__Requirement__: Nothing below is to be printed except the lines between the line holding "toute la complexité" and the line holding "En bouche, les", inclusive, each exactly as it appears.

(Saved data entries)

-- Opening Marker --

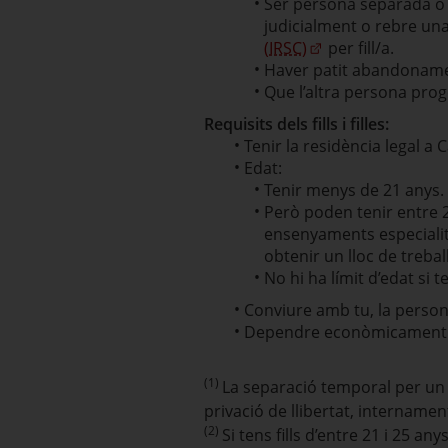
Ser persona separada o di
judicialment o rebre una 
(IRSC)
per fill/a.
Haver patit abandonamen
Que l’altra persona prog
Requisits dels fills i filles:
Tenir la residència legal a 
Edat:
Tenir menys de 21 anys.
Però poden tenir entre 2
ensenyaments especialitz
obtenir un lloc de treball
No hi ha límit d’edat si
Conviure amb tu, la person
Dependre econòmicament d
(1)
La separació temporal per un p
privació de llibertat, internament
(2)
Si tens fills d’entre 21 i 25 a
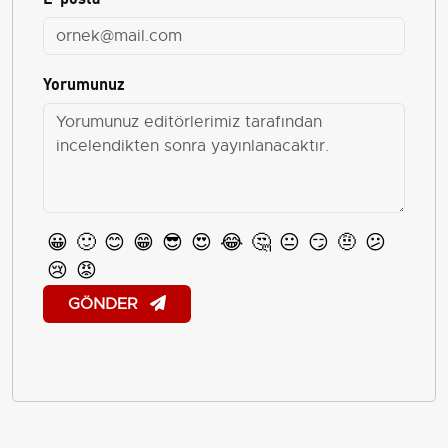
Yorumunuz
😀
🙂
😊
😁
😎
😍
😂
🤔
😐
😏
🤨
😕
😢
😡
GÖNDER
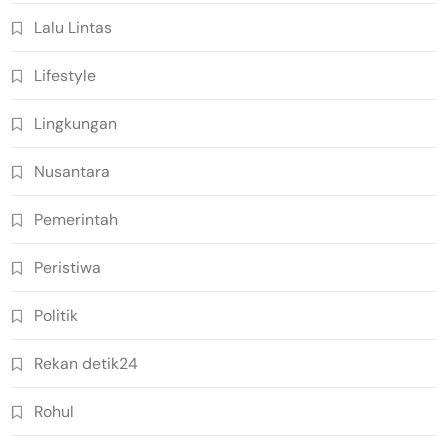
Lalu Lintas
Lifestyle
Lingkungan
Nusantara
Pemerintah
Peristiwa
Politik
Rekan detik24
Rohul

-- Closing Marker --
-- Opening Marker --

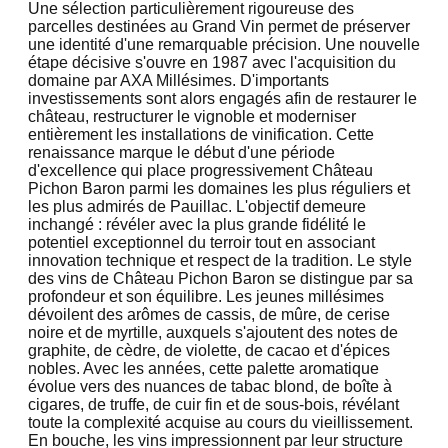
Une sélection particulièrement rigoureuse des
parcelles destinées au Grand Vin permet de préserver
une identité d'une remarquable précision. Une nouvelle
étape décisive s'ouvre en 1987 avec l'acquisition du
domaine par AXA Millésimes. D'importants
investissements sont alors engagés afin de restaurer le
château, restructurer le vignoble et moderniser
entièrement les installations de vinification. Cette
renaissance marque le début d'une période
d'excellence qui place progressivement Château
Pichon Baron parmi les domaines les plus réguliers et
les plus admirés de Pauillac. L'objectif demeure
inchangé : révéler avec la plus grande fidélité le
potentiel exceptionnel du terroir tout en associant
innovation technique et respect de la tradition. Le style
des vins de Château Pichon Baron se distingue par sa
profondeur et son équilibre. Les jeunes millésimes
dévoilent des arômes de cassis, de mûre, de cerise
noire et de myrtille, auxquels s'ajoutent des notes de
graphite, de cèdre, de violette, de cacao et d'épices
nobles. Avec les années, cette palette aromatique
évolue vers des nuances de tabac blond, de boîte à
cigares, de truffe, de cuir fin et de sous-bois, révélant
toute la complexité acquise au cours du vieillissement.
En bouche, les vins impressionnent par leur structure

-- Closing Marker --

__Answer space__:
toute la complexité acquise au cours du vieillissement.
En bouche, les vins impressionnent par leur structure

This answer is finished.